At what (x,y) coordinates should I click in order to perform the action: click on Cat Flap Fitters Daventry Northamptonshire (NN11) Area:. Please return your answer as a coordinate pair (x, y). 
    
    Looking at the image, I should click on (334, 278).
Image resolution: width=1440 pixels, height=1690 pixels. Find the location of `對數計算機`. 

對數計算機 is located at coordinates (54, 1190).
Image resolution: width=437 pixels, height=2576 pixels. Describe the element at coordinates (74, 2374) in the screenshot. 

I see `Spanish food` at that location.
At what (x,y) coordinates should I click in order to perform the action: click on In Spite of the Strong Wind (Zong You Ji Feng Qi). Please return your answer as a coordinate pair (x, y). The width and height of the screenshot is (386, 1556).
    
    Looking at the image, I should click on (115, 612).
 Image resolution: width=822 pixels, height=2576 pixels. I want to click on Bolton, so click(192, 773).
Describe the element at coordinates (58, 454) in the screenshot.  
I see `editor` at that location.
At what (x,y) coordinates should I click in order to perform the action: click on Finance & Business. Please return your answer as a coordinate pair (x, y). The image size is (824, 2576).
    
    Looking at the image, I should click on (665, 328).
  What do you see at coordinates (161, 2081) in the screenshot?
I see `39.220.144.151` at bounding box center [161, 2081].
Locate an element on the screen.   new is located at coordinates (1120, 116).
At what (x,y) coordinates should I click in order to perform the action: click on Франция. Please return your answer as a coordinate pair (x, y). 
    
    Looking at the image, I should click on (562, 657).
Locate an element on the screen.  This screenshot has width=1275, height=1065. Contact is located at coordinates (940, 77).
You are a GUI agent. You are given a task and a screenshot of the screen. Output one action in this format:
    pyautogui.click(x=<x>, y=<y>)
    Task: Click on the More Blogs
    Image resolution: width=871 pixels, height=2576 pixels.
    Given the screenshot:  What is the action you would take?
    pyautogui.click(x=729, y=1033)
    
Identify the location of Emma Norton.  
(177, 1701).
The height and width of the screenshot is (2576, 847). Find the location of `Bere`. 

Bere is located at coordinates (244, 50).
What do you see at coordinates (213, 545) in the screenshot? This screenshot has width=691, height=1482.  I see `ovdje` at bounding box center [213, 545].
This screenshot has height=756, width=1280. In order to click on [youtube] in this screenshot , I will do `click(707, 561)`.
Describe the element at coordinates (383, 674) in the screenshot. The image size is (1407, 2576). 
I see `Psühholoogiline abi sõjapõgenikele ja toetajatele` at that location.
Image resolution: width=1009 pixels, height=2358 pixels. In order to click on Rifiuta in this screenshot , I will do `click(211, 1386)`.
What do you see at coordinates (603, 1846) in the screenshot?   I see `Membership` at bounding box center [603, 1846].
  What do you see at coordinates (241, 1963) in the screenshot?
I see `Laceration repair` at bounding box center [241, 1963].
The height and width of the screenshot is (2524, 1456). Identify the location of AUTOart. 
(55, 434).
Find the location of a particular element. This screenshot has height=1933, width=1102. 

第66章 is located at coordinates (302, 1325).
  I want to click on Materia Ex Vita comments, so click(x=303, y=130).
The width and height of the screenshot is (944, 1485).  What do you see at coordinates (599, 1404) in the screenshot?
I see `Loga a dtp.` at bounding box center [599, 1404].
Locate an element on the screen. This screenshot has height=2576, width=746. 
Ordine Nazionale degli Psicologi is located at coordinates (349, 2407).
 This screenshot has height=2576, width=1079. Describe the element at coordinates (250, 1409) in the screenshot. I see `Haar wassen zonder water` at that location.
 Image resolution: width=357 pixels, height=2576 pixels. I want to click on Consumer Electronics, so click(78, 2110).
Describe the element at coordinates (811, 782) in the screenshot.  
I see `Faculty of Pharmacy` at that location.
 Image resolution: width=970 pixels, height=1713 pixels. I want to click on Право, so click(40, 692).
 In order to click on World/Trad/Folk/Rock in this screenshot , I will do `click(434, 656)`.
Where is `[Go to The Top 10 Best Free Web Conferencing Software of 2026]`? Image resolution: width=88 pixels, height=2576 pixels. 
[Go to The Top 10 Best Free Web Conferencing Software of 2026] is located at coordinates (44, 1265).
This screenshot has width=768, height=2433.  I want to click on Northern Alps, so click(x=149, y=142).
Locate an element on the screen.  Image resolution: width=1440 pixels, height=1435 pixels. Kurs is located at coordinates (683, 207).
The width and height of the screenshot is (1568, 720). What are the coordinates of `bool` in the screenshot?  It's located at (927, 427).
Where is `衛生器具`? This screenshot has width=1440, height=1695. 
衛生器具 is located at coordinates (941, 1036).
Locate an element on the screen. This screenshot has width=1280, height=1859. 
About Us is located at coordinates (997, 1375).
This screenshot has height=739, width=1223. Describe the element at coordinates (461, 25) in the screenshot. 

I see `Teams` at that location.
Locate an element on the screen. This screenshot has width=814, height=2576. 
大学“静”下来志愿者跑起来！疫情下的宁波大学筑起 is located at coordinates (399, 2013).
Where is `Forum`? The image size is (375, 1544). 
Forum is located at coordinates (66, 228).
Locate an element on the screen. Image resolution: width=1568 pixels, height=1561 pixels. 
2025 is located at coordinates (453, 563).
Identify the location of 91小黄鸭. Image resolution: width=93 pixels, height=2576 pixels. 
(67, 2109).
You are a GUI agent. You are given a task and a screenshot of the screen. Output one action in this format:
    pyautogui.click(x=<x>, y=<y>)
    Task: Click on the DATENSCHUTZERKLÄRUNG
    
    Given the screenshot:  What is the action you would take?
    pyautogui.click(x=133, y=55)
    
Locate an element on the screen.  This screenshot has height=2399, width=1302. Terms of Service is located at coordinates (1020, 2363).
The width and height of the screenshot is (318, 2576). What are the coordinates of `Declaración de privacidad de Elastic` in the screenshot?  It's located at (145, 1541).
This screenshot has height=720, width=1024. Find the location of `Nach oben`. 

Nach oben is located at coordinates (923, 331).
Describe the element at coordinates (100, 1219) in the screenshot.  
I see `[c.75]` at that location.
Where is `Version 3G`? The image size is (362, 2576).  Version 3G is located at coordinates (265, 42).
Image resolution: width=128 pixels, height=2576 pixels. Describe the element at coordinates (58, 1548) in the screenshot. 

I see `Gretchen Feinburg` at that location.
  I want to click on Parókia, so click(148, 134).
━━━━━━━━━━
* ABOUT THIS EXERCISE: Give back the entire listing above, matching every line exactly.

* WRITTEN RESPONSE:
At what (x,y) coordinates should I click in order to perform the action: click on Cat Flap Fitters Daventry Northamptonshire (NN11) Area:. Please return your answer as a coordinate pair (x, y). 
    
    Looking at the image, I should click on (334, 278).
Image resolution: width=1440 pixels, height=1690 pixels. Find the location of `對數計算機`. 

對數計算機 is located at coordinates (54, 1190).
Image resolution: width=437 pixels, height=2576 pixels. Describe the element at coordinates (74, 2374) in the screenshot. 

I see `Spanish food` at that location.
At what (x,y) coordinates should I click in order to perform the action: click on In Spite of the Strong Wind (Zong You Ji Feng Qi). Please return your answer as a coordinate pair (x, y). The width and height of the screenshot is (386, 1556).
    
    Looking at the image, I should click on (115, 612).
 Image resolution: width=822 pixels, height=2576 pixels. I want to click on Bolton, so click(192, 773).
Describe the element at coordinates (58, 454) in the screenshot.  
I see `editor` at that location.
At what (x,y) coordinates should I click in order to perform the action: click on Finance & Business. Please return your answer as a coordinate pair (x, y). The image size is (824, 2576).
    
    Looking at the image, I should click on (665, 328).
  What do you see at coordinates (161, 2081) in the screenshot?
I see `39.220.144.151` at bounding box center [161, 2081].
Locate an element on the screen.   new is located at coordinates (1120, 116).
At what (x,y) coordinates should I click in order to perform the action: click on Франция. Please return your answer as a coordinate pair (x, y). 
    
    Looking at the image, I should click on (562, 657).
Locate an element on the screen.  This screenshot has width=1275, height=1065. Contact is located at coordinates (940, 77).
You are a GUI agent. You are given a task and a screenshot of the screen. Output one action in this format:
    pyautogui.click(x=<x>, y=<y>)
    Task: Click on the More Blogs
    Image resolution: width=871 pixels, height=2576 pixels.
    Given the screenshot:  What is the action you would take?
    pyautogui.click(x=729, y=1033)
    
Identify the location of Emma Norton.  
(177, 1701).
The height and width of the screenshot is (2576, 847). Find the location of `Bere`. 

Bere is located at coordinates (244, 50).
What do you see at coordinates (213, 545) in the screenshot? This screenshot has width=691, height=1482.  I see `ovdje` at bounding box center [213, 545].
This screenshot has height=756, width=1280. In order to click on [youtube] in this screenshot , I will do `click(707, 561)`.
Describe the element at coordinates (383, 674) in the screenshot. The image size is (1407, 2576). 
I see `Psühholoogiline abi sõjapõgenikele ja toetajatele` at that location.
Image resolution: width=1009 pixels, height=2358 pixels. In order to click on Rifiuta in this screenshot , I will do `click(211, 1386)`.
What do you see at coordinates (603, 1846) in the screenshot?   I see `Membership` at bounding box center [603, 1846].
  What do you see at coordinates (241, 1963) in the screenshot?
I see `Laceration repair` at bounding box center [241, 1963].
The height and width of the screenshot is (2524, 1456). Identify the location of AUTOart. 
(55, 434).
Find the location of a particular element. This screenshot has height=1933, width=1102. 

第66章 is located at coordinates (302, 1325).
  I want to click on Materia Ex Vita comments, so click(x=303, y=130).
The width and height of the screenshot is (944, 1485).  What do you see at coordinates (599, 1404) in the screenshot?
I see `Loga a dtp.` at bounding box center [599, 1404].
Locate an element on the screen. This screenshot has height=2576, width=746. 
Ordine Nazionale degli Psicologi is located at coordinates (349, 2407).
 This screenshot has height=2576, width=1079. Describe the element at coordinates (250, 1409) in the screenshot. I see `Haar wassen zonder water` at that location.
 Image resolution: width=357 pixels, height=2576 pixels. I want to click on Consumer Electronics, so click(78, 2110).
Describe the element at coordinates (811, 782) in the screenshot.  
I see `Faculty of Pharmacy` at that location.
 Image resolution: width=970 pixels, height=1713 pixels. I want to click on Право, so click(40, 692).
 In order to click on World/Trad/Folk/Rock in this screenshot , I will do `click(434, 656)`.
Where is `[Go to The Top 10 Best Free Web Conferencing Software of 2026]`? Image resolution: width=88 pixels, height=2576 pixels. 
[Go to The Top 10 Best Free Web Conferencing Software of 2026] is located at coordinates (44, 1265).
This screenshot has width=768, height=2433.  I want to click on Northern Alps, so click(x=149, y=142).
Locate an element on the screen.  Image resolution: width=1440 pixels, height=1435 pixels. Kurs is located at coordinates (683, 207).
The width and height of the screenshot is (1568, 720). What are the coordinates of `bool` in the screenshot?  It's located at (927, 427).
Where is `衛生器具`? This screenshot has width=1440, height=1695. 
衛生器具 is located at coordinates (941, 1036).
Locate an element on the screen. This screenshot has width=1280, height=1859. 
About Us is located at coordinates (997, 1375).
This screenshot has height=739, width=1223. Describe the element at coordinates (461, 25) in the screenshot. 

I see `Teams` at that location.
Locate an element on the screen. This screenshot has width=814, height=2576. 
大学“静”下来志愿者跑起来！疫情下的宁波大学筑起 is located at coordinates (399, 2013).
Where is `Forum`? The image size is (375, 1544). 
Forum is located at coordinates (66, 228).
Locate an element on the screen. Image resolution: width=1568 pixels, height=1561 pixels. 
2025 is located at coordinates (453, 563).
Identify the location of 91小黄鸭. Image resolution: width=93 pixels, height=2576 pixels. 
(67, 2109).
You are a GUI agent. You are given a task and a screenshot of the screen. Output one action in this format:
    pyautogui.click(x=<x>, y=<y>)
    Task: Click on the DATENSCHUTZERKLÄRUNG
    
    Given the screenshot:  What is the action you would take?
    pyautogui.click(x=133, y=55)
    
Locate an element on the screen.  This screenshot has height=2399, width=1302. Terms of Service is located at coordinates (1020, 2363).
The width and height of the screenshot is (318, 2576). What are the coordinates of `Declaración de privacidad de Elastic` in the screenshot?  It's located at (145, 1541).
This screenshot has height=720, width=1024. Find the location of `Nach oben`. 

Nach oben is located at coordinates (923, 331).
Describe the element at coordinates (100, 1219) in the screenshot.  
I see `[c.75]` at that location.
Where is `Version 3G`? The image size is (362, 2576).  Version 3G is located at coordinates (265, 42).
Image resolution: width=128 pixels, height=2576 pixels. Describe the element at coordinates (58, 1548) in the screenshot. 

I see `Gretchen Feinburg` at that location.
  I want to click on Parókia, so click(148, 134).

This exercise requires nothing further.